Dr. Alan Templeton

Recent Grants

 

Dr. Alan Templeton is a co-PI on two grants that were funded during this current academic year for work that he performs with Israeli collaborators.  A BSF (Binational Science Foundation, which encourages joint projects between the US and Israel) grant focuses on the wild ass of the Negev.  This wild ass has never been domesticated, and is closer to a horse in size than to a donkey (see picture).  Wild asses went extinct in the Negev Desert in the 1920’s, but captive stock from zoos in Iran were brought into Israel in the 1970’s.  Starting in the 1980’s, a total of 30 animals were reintroduced into protected habitat in the high Negev Desert of Southern Israel.  We have estimated the current wild population size to be about 250 animals.  We are studying the ecology, population genetics, and behavior of this endangered species in order to ensure its survival in the deserts of southern Israel.

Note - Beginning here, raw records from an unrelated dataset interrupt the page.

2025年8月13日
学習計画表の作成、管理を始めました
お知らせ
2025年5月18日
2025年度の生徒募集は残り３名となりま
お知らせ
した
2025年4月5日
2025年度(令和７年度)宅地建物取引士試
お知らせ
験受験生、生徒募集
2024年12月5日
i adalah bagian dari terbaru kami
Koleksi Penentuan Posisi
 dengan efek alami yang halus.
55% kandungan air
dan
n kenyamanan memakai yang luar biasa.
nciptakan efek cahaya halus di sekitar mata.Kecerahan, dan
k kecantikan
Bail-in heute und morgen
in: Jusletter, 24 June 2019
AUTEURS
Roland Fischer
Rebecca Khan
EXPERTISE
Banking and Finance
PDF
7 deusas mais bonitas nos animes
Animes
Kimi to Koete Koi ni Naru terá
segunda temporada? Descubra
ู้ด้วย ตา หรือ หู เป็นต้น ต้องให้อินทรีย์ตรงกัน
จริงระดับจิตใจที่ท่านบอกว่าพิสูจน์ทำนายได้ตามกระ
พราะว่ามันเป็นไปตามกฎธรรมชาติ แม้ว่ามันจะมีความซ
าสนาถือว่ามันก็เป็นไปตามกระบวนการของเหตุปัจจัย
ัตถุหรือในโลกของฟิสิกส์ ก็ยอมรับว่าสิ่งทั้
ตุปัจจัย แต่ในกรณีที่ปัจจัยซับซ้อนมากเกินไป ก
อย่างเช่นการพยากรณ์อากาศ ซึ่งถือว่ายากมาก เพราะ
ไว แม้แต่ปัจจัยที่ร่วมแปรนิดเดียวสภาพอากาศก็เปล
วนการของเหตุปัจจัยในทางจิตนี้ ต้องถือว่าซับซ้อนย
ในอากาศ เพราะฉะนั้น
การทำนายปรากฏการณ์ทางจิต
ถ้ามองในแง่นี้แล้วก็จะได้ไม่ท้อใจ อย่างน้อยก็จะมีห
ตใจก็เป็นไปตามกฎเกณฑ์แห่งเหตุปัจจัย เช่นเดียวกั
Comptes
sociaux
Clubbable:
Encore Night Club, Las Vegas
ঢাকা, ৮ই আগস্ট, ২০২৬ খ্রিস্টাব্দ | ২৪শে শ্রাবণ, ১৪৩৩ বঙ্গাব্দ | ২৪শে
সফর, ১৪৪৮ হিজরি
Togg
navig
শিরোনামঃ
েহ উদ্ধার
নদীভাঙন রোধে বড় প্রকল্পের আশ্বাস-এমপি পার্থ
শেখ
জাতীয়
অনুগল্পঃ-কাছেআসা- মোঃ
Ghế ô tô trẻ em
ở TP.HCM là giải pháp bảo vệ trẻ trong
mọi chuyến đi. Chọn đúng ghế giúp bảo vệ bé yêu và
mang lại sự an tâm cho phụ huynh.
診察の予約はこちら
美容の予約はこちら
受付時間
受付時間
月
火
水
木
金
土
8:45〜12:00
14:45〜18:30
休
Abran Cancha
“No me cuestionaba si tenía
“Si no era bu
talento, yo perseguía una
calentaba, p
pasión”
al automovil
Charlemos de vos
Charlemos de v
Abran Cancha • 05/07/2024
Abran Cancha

Alan is also a co-PI on a DIP (Deutschland-Israel Program) grant, a program that encourages scientific interactions between Germany and Israel.  This grant focuses on the role of the transcriptome in allowing fire salamanders to survive and reproduce in an amazing diversity of environments.  The extremes of the geographical range of fire salamanders are found in Germany (Salamandra salamandra) and in Israel (Salamandra infraimmaculata), and within both countries the salamanders live in an extremely diverse array of habitats.  Depending upon their habitat, the salamanders can display very different life histories and morphologies, and we are investigating the role of gene expression alterations in allowing this extreme plasticity.  Field work, field experimentation, and lab experimentation are all being combined with genomic studies on the transcriptomes of these species. 

Figure Legend: Leon Blaustein (a coPI from the University of Haifa) observing adult Salamandra infraimmaculata in a cistern found in the ruins of Sumaka, a third century Jewish village on Mount Carmel in Northern Israel.  The pool in the foreground has many salamander larvae, and was originally made to catch the grape juice for wine making from a grape press cut into the stone above.